Lindsay Abrams in AlterNet:

Shutterstock_159809252Hey, creationists, wrap your minds around this: Not only is evolution definitely a thing, it’s happening all around us — and at an incredibly rapid pace. The growing threat of antibiotic resistance, the need for new genetically modified crops after our old herbicides stopped being so effective, the resurgence of bedbugs: these are all examples of what biochemical toxicologist Emily Monosson calls “evolution in the fast lane.”

And despite the opinions of those who don’t like to think that human activity can have a significant, detrimental effect on our planet, they’re proof of just the opposite. We may temporarily gain the upper hand over pests and diseases through our use of chemicals, but eventually they’re all but guaranteed to bounce back, stronger than before. Less intentional still, says Monosson, are the impacts we’re having on larger species: where industrial pollution meets wildlife, frogs, fish and salamanders evolve to survive in their newly toxic environments.

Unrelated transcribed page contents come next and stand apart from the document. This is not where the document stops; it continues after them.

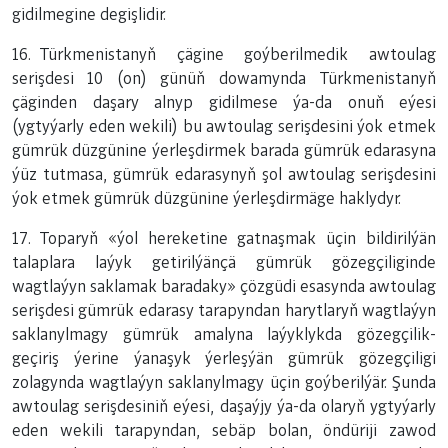
gidilmegine degişlidir.
16. Türkmenistanyň çägine goýberilmedik awtoulag
serişdesi 10 (on) günüň dowamynda Türkmenistanyň
çäginden daşary alnyp gidilmese ýa-da onuň eýesi
(ygtyýarly eden wekili) bu awtoulag serişdesini ýok etmek
gümrük düzgünine ýerleşdirmek barada gümrük edarasyna
ýüz tutmasa, gümrük edarasynyň şol awtoulag serişdesini
ýok etmek gümrük düzgünine ýerleşdirmäge haklydyr.
17. Toparyň «ýol hereketine gatnaşmak üçin bildirilýän
talaplara laýyk getirilýänçä gümrük gözegçiliginde
wagtlaýyn saklamak baradaky» çözgüdi esasynda awtoulag
serişdesi gümrük edarasy tarapyndan harytlaryň wagtlaýyn
saklanylmagy gümrük amalyna laýyklykda gözegçilik-
geçiriş ýerine ýanaşyk ýerleşýän gümrük gözegçiligi
zolagynda wagtlaýyn saklanylmagy üçin goýberilýär. Şunda
awtoulag serişdesiniň eýesi, daşaýjy ýa-da olaryň ygtyýarly
eden wekili tarapyndan, sebäp bolan, öndüriji zawod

In “ Unnatural Selection,” Monosson discusses the myriad ways in which the chemical age is changing life, and, most importantly, what we can do to slow things down. Part of the challenge, she told Salon, is just understanding that this is evolution we’re seeing — something that not everyone seems to grasp. ”Maybe if we did,” she mused, “we’d realize how important it is to reduce our chemical influence on life.”

More here.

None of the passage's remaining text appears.